═══ Recorded information

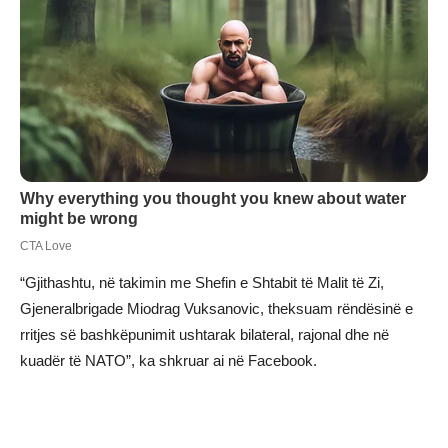
“Gjithashtu, në takimin me Shefin e Shtabit të Malit të Zi,
Gjeneralbrigade Miodrag Vuksanovic, theksuam rëndësinë e
rritjes së bashkëpunimit ushtarak bilateral, rajonal dhe në
kuadër të NATO”, ka shkruar ai në Facebook.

══════

**Exercise**
Nothing but the pictures should be left out when the listing above is transcribed.

**Exercise solution**
“Gjithashtu, në takimin me Shefin e Shtabit të Malit të Zi,
Gjeneralbrigade Miodrag Vuksanovic, theksuam rëndësinë e
rritjes së bashkëpunimit ushtarak bilateral, rajonal dhe në
kuadër të NATO”, ka shkruar ai në Facebook.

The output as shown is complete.